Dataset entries
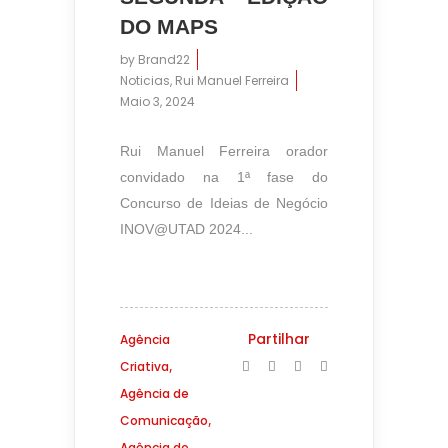
DO MAPS
by
Brand22
Noticias
,
Rui Manuel Ferreira
Maio 3, 2024
10:58
Rui Manuel Ferreira orador
convidado na 1ª fase do
Concurso de Ideias de Negócio
INOV@UTAD 2024...
Partilhar
Agência
,
Criativa
Agência de
,
Comunicação
Agência de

Your task —
The "Rui Manuel Ferreira orador" line through the last line above: set these down exactly and add nothing else.

Problem solution —
Rui Manuel Ferreira orador
convidado na 1ª fase do
Concurso de Ideias de Negócio
INOV@UTAD 2024...
Partilhar
Agência
,
Criativa
Agência de
,
Comunicação
Agência de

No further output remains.